I've been officially back from vacation for 8 hours and I'm already looking for some place to hide. I'm sure it's just the initial surge of work/stress rushing into the vacuum of leisure time and once the worst of it is over it will all feel normal again. But until then, ugh. Anyway, here's what I did last week.
Jeannie's Aunt Mary was turning 100 and there was to be a sort of family reunion in Gilbert, Minnesota. That's on the northern end of Minnesota, a small mining town which is about as opposite as you can get from life in Brooklyn while still seeing a good number of SUVs parked on the street. We stayed at a lovely motor lodge in Virignia, MN, which was situated between two lakes. It was a cheap motel but was pleasant and restful. There were ducks on the lake, plus some kind of small mammal I saw at dusk but has so far been unable to identify. It looked like a small otter, but that's about all I got so far.
The party was enlightening as I got to meet many of Jeannie's relatives (so did she, many intros were first times for her too). The party moved from the VFW to local watering hole, Nick's (one thing these small towns had LOTS of is bars). the bar was already filled with a decidedly older crowd but they were there to get down. Just after we arrived, a polka band kicked off a 4-hour set (!) and the dancing went into full tilt. We polkaed for hours, drinking Old Style Light and PBR (not a hipster in sight, neither), until the band played a final medley of Depression-era songs (when most of the crowd were teens apparently), including "Good Night Irene" and "You are My Sunshine."
The next day we spent at another relative's house in Eveleth, MN, a house on yet another lake (Minnesota has a lotta lakes).
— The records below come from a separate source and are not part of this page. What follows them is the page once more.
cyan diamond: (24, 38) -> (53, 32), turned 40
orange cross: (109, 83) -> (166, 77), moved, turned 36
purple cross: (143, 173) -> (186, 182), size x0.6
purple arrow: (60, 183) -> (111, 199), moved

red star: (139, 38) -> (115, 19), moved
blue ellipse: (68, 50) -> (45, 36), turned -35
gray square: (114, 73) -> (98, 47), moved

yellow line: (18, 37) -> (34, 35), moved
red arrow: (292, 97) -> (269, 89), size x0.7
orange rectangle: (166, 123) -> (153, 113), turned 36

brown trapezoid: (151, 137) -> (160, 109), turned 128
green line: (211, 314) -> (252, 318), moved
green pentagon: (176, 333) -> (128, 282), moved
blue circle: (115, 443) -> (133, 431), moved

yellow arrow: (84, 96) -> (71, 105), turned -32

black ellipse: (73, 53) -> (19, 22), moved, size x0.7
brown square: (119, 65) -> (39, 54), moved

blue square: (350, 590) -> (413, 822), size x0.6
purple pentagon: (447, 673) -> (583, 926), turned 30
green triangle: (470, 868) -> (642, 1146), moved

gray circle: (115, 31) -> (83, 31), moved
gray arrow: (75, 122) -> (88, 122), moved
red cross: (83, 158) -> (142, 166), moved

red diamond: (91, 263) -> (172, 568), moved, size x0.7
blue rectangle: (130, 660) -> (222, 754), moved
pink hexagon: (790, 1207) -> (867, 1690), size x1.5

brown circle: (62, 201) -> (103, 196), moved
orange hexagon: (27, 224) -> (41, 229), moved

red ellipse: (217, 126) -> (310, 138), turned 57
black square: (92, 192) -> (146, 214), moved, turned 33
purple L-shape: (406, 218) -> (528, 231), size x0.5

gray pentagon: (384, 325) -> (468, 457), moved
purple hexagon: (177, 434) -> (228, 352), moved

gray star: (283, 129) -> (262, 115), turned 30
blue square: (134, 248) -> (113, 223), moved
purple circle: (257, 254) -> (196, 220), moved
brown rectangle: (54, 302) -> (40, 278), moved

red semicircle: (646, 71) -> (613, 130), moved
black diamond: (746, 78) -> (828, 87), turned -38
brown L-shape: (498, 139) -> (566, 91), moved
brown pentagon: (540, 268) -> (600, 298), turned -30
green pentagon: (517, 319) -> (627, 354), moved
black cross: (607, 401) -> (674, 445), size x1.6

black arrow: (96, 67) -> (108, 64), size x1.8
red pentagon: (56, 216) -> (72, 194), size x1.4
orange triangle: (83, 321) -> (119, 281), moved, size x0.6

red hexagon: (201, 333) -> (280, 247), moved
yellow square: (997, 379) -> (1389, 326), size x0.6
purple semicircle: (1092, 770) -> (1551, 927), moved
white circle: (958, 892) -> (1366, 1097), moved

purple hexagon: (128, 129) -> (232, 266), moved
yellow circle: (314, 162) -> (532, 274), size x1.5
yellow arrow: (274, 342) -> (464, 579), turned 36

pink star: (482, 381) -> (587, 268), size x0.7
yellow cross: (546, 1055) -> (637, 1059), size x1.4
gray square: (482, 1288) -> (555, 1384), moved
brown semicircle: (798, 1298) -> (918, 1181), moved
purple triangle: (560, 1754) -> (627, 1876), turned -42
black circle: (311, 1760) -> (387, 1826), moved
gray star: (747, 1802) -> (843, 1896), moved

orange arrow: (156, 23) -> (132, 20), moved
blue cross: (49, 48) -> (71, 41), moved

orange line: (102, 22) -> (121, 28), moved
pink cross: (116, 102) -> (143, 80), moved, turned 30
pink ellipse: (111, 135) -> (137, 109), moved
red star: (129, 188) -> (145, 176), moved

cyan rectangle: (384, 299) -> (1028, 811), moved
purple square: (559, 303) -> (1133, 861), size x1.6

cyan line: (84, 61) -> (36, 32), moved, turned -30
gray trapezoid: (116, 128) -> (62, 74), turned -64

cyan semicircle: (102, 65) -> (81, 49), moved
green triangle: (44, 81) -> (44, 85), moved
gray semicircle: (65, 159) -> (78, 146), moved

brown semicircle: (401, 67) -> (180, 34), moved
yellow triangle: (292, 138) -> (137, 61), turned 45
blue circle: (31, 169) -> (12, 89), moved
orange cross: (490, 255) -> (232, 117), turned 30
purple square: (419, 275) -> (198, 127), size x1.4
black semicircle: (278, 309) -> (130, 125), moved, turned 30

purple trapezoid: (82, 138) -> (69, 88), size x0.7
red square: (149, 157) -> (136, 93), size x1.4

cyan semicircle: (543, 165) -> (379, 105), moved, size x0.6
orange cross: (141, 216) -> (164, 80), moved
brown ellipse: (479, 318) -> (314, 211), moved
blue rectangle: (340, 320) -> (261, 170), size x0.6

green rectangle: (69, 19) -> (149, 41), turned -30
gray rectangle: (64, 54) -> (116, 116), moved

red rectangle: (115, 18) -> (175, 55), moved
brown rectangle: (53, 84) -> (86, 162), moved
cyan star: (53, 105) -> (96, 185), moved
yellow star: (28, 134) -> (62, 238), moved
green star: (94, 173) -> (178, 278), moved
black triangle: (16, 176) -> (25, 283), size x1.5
I usually prefer the pace of the city but speaking with Denny, the man of the house, I admit his philosophy of 'build a house with all the stuff you want in it, hang out on the lake and watch bald eagles fly around while your dog tries to catch fish in the shallows' was very persuasive.
We headed to the Twin Cities the next day, but before we leave the so-called "Quad Cities" I must mention I had Grain Belt Premium beer there for the first time and I really liked it. I also had Chili Beer at a Mexican restaurant in Virginia, which is just what it sounds like and it too was awesome.
Minneapolis put us into a lovely Super 8 motel, whose decor appeared to be from the Target collection. This is no surprise since Target is headquartered here. In fact, one of our friends, as it turns out, works for them and he tipped us off to a Salvation Army store that gets much of its stocks from the chain. There is no sign or mention of Target, but the lower level at the store on 4th & 10th is full of Target samples and other sundries. I can't imagine this is that big a secret in town but perhaps the hip, thrift-store shopping set of Minneapolis would avoid Target clothing in any case, but it's right up my lame alley. I got a couple of things, but Jeannie really cleaned up. Many of the items she bought had the word 'SAMPLE' scrawled on the inside in Sharpie.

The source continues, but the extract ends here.